## RECORDS TO PROCESS
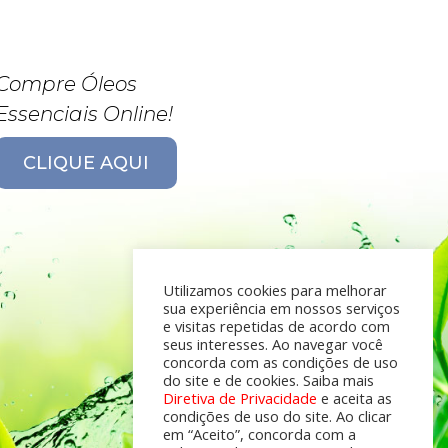
Compre Óleos
Essenciais Online!
CLIQUE AQUI
Utilizamos cookies para melhorar
sua experiência em nossos serviços
e visitas repetidas de acordo com
seus interesses. Ao navegar você
concorda com as condições de uso
do site e de cookies. Saiba mais
Diretiva de Privacidade
e aceita as
condições de uso do site. Ao clicar
em “Aceito”, concorda com a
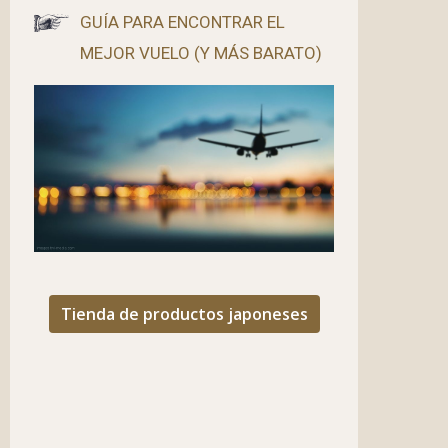
GUÍA PARA ENCONTRAR EL
MEJOR VUELO (Y MÁS BARATO)
Tienda de productos japoneses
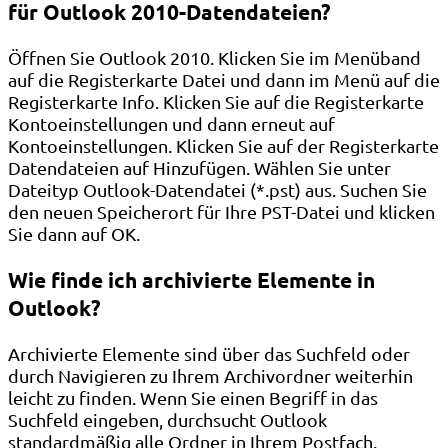
für Outlook 2010-Datendateien?
Öffnen Sie Outlook 2010. Klicken Sie im Menüband
auf die Registerkarte Datei und dann im Menü auf die
Registerkarte Info. Klicken Sie auf die Registerkarte
Kontoeinstellungen und dann erneut auf
Kontoeinstellungen. Klicken Sie auf der Registerkarte
Datendateien auf Hinzufügen. Wählen Sie unter
Dateityp Outlook-Datendatei (*.pst) aus. Suchen Sie
den neuen Speicherort für Ihre PST-Datei und klicken
Sie dann auf OK.
Wie finde ich archivierte Elemente in
Outlook?
Archivierte Elemente sind über das Suchfeld oder
durch Navigieren zu Ihrem Archivordner weiterhin
leicht zu finden. Wenn Sie einen Begriff in das
Suchfeld eingeben, durchsucht Outlook
standardmäßig alle Ordner in Ihrem Postfach.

## WHAT THE TASK ASKS
The answer must be an exact copy of the lines from the one containing "Tienda de productos japoneses" through the last line of the records, with no pictures included.

## ANSWER SPACE
Tienda de productos japoneses
für Outlook 2010-Datendateien?
Öffnen Sie Outlook 2010. Klicken Sie im Menüband
auf die Registerkarte Datei und dann im Menü auf die
Registerkarte Info. Klicken Sie auf die Registerkarte
Kontoeinstellungen und dann erneut auf
Kontoeinstellungen. Klicken Sie auf der Registerkarte
Datendateien auf Hinzufügen. Wählen Sie unter
Dateityp Outlook-Datendatei (*.pst) aus. Suchen Sie
den neuen Speicherort für Ihre PST-Datei und klicken
Sie dann auf OK.
Wie finde ich archivierte Elemente in
Outlook?
Archivierte Elemente sind über das Suchfeld oder
durch Navigieren zu Ihrem Archivordner weiterhin
leicht zu finden. Wenn Sie einen Begriff in das
Suchfeld eingeben, durchsucht Outlook
standardmäßig alle Ordner in Ihrem Postfach.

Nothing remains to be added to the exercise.